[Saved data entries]
▼

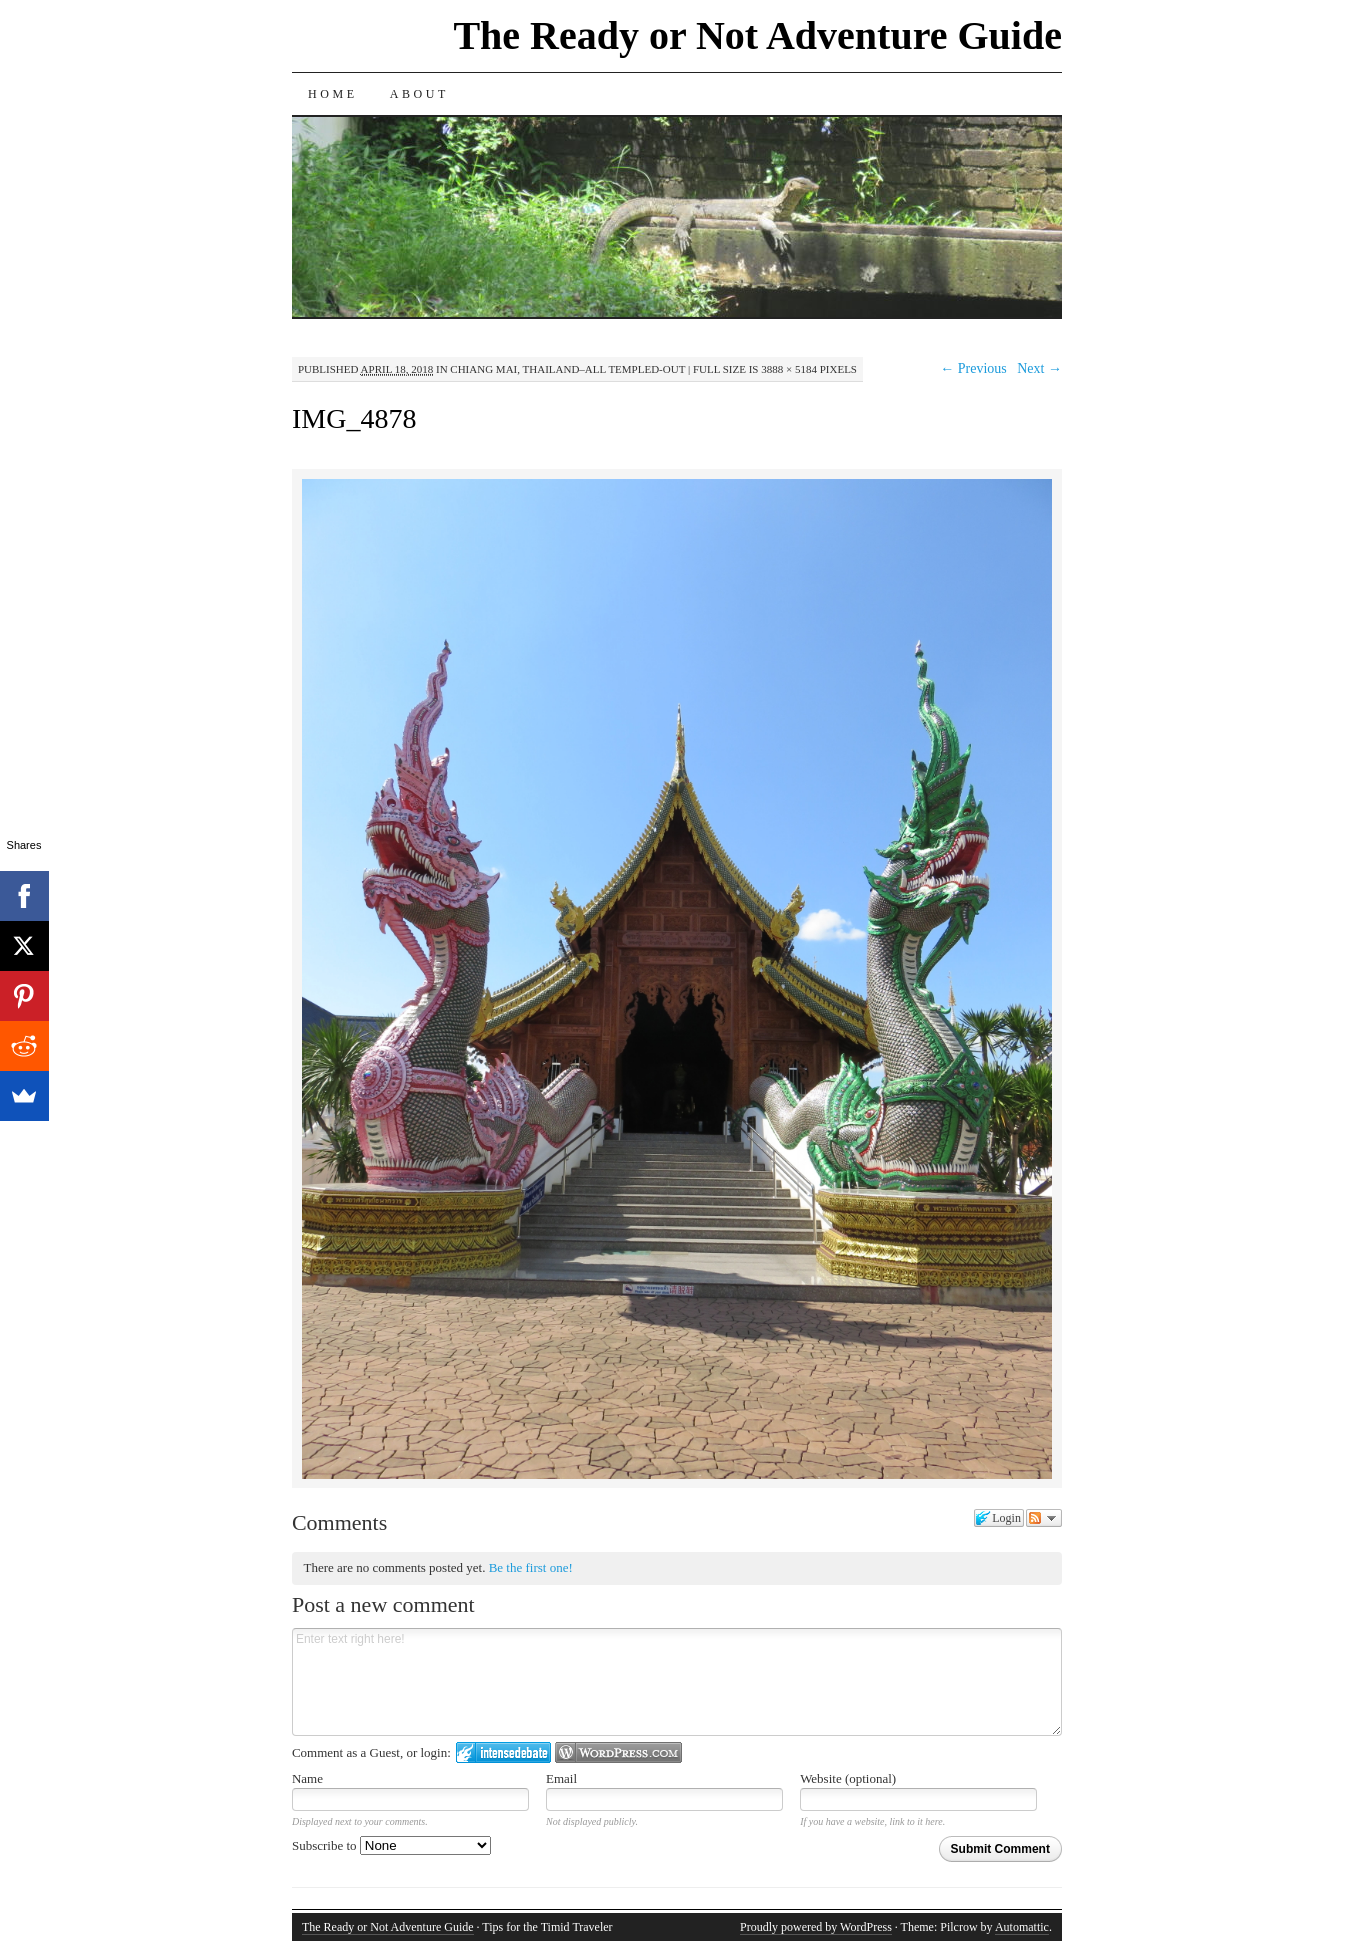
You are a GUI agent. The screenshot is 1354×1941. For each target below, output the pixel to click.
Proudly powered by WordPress (816, 1927)
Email (561, 1778)
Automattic (1022, 1927)
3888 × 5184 (789, 369)
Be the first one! (531, 1567)
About (419, 94)
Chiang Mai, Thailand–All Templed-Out (567, 369)
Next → (1039, 368)
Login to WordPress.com (618, 1752)
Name (307, 1778)
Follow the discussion (1044, 1518)
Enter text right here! (677, 1682)
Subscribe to (391, 1845)
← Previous (973, 368)
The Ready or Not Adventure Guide (757, 35)
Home (333, 94)
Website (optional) (848, 1778)
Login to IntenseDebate (503, 1752)
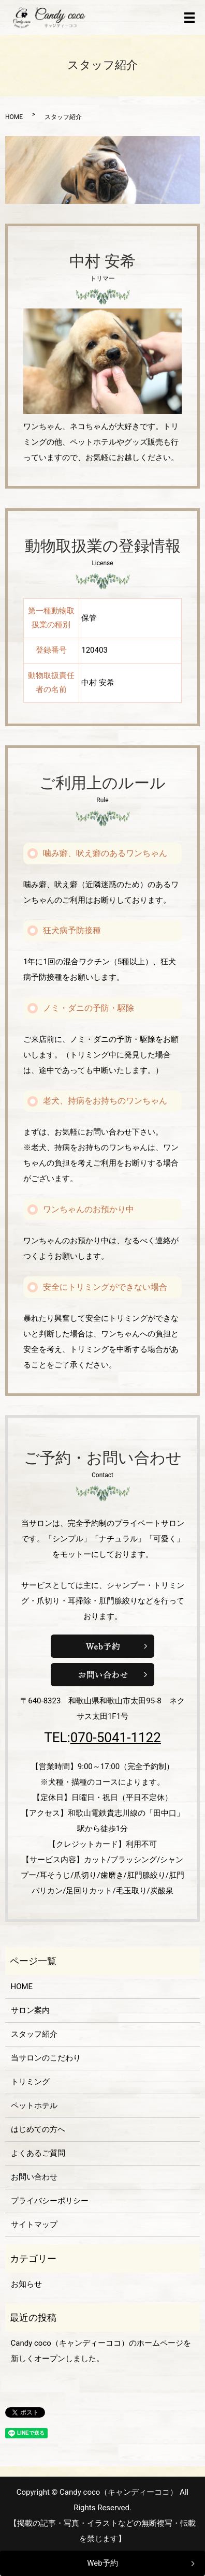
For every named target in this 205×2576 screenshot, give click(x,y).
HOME (14, 117)
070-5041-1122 (115, 1737)
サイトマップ (34, 2224)
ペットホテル (34, 2105)
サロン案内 (30, 2010)
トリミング (30, 2081)
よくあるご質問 (38, 2153)
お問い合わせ (34, 2177)
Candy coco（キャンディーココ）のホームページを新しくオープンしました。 (101, 2350)
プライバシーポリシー (50, 2200)
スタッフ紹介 (34, 2034)
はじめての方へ (38, 2129)
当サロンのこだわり (46, 2058)
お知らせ (26, 2284)
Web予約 (102, 2563)
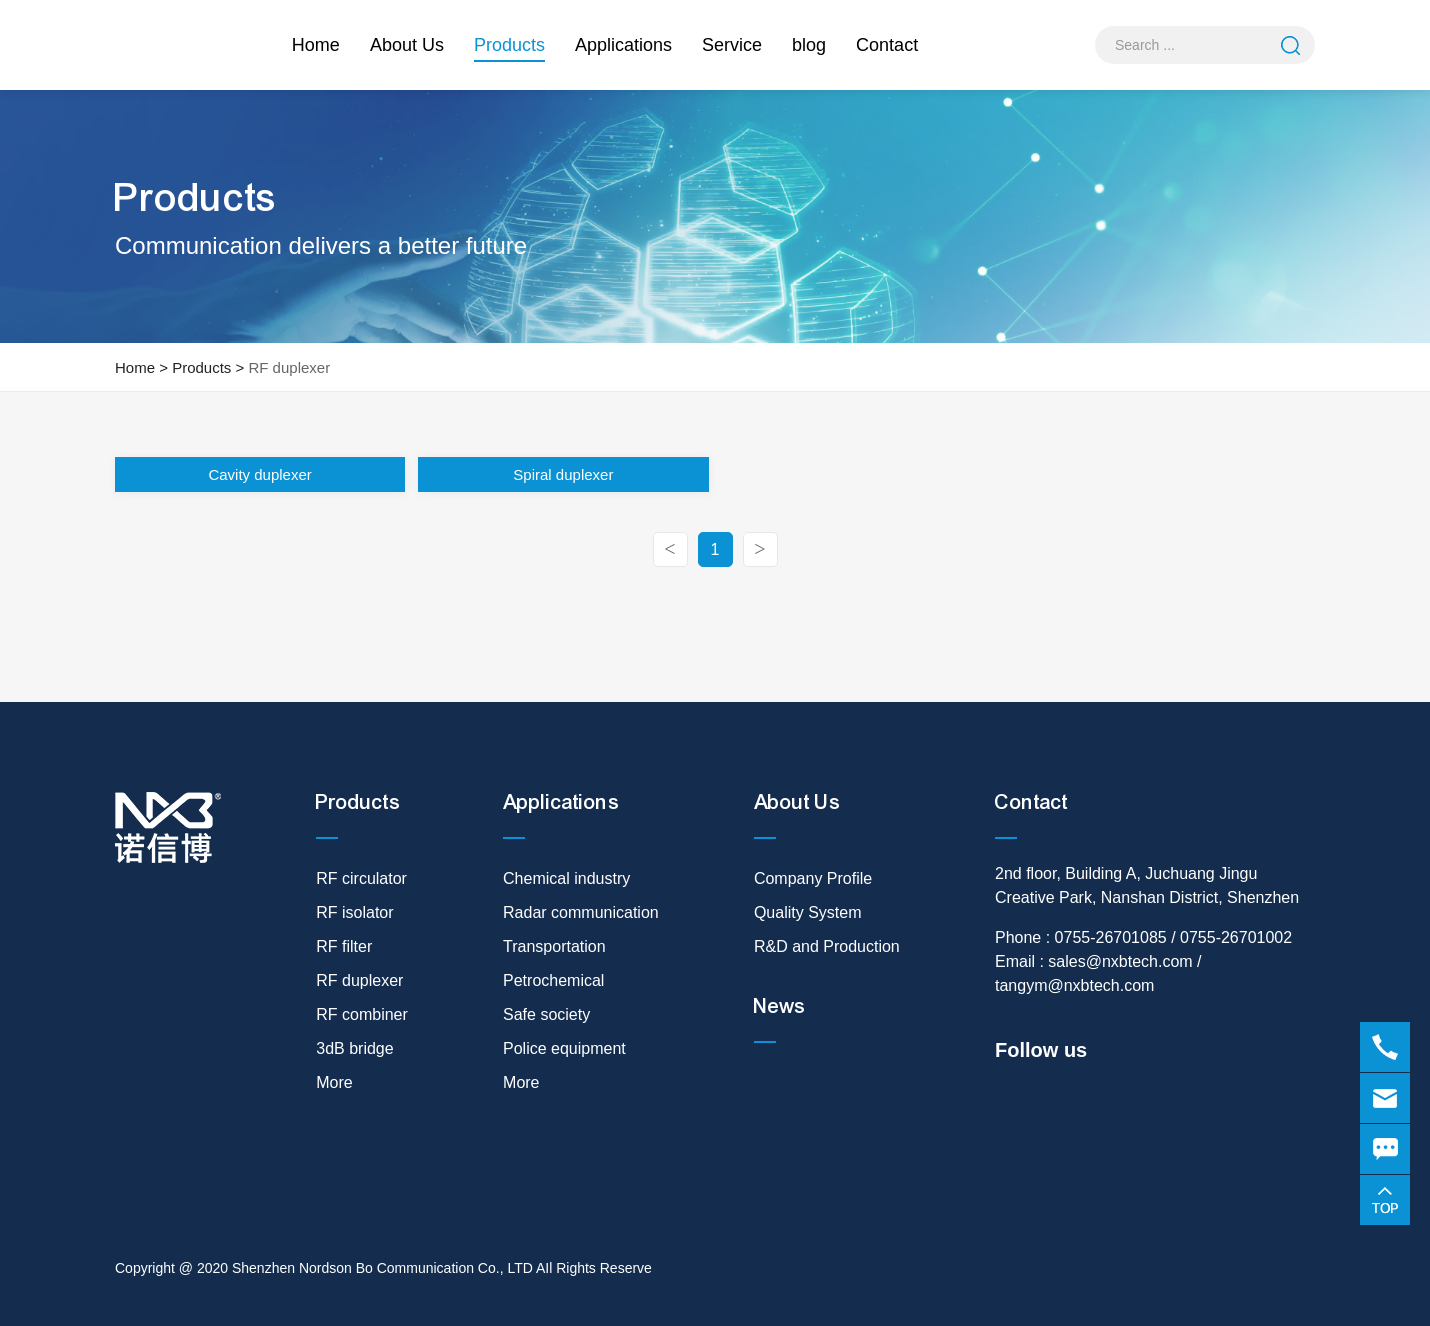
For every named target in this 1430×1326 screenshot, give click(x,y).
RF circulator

▲

### Exercise details:
What you write must match, line for line, the lines from the one with "070-5041-1122 (115, 1737)" through the last line of the data above, minus the pictures.

### Result:
070-5041-1122 (115, 1737)
サイトマップ (34, 2224)
ペットホテル (34, 2105)
サロン案内 (30, 2010)
トリミング (30, 2081)
よくあるご質問 (38, 2153)
お問い合わせ (34, 2177)
Candy coco（キャンディーココ）のホームページを新しくオープンしました。 (101, 2350)
プライバシーポリシー (50, 2200)
スタッフ紹介 (34, 2034)
はじめての方へ (38, 2129)
当サロンのこだわり (46, 2058)
お知らせ (26, 2284)
Web予約 (102, 2563)
For every named target in this 1430×1326 screenshot, give click(x,y).
RF circulator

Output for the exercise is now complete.